Ukrainian President Volodymyr Zelensky will meet his U.S. counterpart Joe Biden and U.S. Congressional leaders in Washington D.C. on Thursday, September 21st as he tries to shore up additional military backing from the United States. This will be Biden and Zelensky’s sixth in-person meeting, and the Ukrainian president’s second visit since his country was invaded by Russia nineteen months ago.
Joe Biden wants Congress to approve his request for $24 billion in additional spending for Ukraine, but as The European Conservative previously reported, Republicans are divided on the matter. In a letter to the Biden Administration, more than two dozen Republican lawmakers say they will oppose the president’s aid package.
In a sign of ever-increasing doubts about funding the war machine, Speaker of the Republican-majority House of Representatives Kevin McCarthy decided not to allow Zelensky to address the chamber as he did on his last visit to Capitol Hill last December.
“Look, what Russia has done— invade—is wrong. It’s an atrocity. We want to make sure that ends. I also have always said from the beginning, no matter what the issue is, I want accountability for whatever the hardworking taxpayers spend their money on, and I want a plan for victory,” McCarthy told reporters, reiterating Republican fears that funding sent to Ukraine is at times misused by corrupt officials. The U.S. has sent some $113 billion in security and humanitarian aid to help Zelensky’s government since Russia invaded.
McCarthy added:
Is Zelensky elected to Congress? Is he our president? I don’t have to commit anything. I have questions for him. Where’s the accountability on the money we’ve already spent? What is the plan for victory? I think that’s what the American public wants to know.
However, McCarthy will host Zelensky in a separate meeting at the Capitol, so too will Senate Majority Leader Charles Schumer of the Democratic Party.
The meetings come after Zelensky took the stage on Tuesday at the General Debate of the 78th Session of the UN General Assembly in New York, and attacked not only Russia, but also Central European nations that have blocked Ukrainian grain imports. In another sign of growing impatience with Ukraine, staunch ally Poland announced on Wednesday it will no longer arm Ukraine and instead focus on its own defence.
Zelensky also took the opportunity in New York to criticise the United Nations for a lack of reform since its establishment in 1945. Its most powerful body, the Security Council, is charged with ensuring international peace and security, but it has been blocked from taking any action on Ukraine because of Russia’s veto. The 15-member council’s five permanent members are nuclear powers China, France, Russia, the United Kingdom, and the United States, who can block any resolution. “All the UN actions—either by the Security Council or the General Assembly—that could have stopped this aggression, are shattered by the privilege granted by this seat to the aggressor. Veto power in the hands of the aggressor is what has pushed the UN into a dead end,”, Zelensky said in his speech to the UN Security Council on Wednesday.
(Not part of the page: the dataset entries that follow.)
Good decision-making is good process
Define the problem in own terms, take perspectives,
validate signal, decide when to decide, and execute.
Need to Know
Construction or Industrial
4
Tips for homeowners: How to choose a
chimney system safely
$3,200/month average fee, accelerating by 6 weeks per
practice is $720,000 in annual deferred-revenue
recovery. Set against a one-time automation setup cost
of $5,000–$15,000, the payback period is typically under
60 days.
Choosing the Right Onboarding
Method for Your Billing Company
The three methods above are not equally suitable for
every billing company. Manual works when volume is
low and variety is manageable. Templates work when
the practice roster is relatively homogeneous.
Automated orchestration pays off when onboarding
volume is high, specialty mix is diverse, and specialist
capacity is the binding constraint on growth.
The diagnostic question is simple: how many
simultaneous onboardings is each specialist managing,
The General Assembly has condemned Russia’s invasion and demanded the withdrawal of its forces and a reversal of its annexation of Ukrainian territory, but its resolutions are not legally binding. Zelensky therefore proposed that the General Assembly—where there are no vetoes—be allowed to suspend or strip the veto power of one of the five permanent members of the Security Council for egregious violations of the U.N. Charter.
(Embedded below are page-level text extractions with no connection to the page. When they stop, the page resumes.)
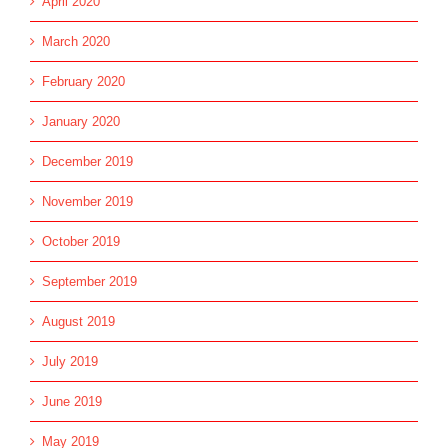
April 2020
March 2020
February 2020
January 2020
December 2019
November 2019
October 2019
September 2019
August 2019
July 2019
June 2019
May 2019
Russian Foreign Minister Sergei Lavrov, showing up at the Security Council after Zelensky left, described Russia’s veto as a way to check Western power. He accused the West of “selectively” turning to UN norms and principles on a case-by-case basis “based on their parochial geopolitical needs”. Experts point out that—like Russia—the U.S. and the UK also intervened militarily in Iraq without the consent of the Security Council.
“The UN is powerless to address Russian aggression in Ukraine, in the same way it was powerless to address U.S. and UK aggression in Iraq. And yes, this seems to go against the initial purpose of the global body, which was created to save succeeding generations from the scourge of war, which twice in our lifetime has brought untold sorrow to mankind,” writes Tamsin Phillipa Paige, Senior Lecturer at Deakin University.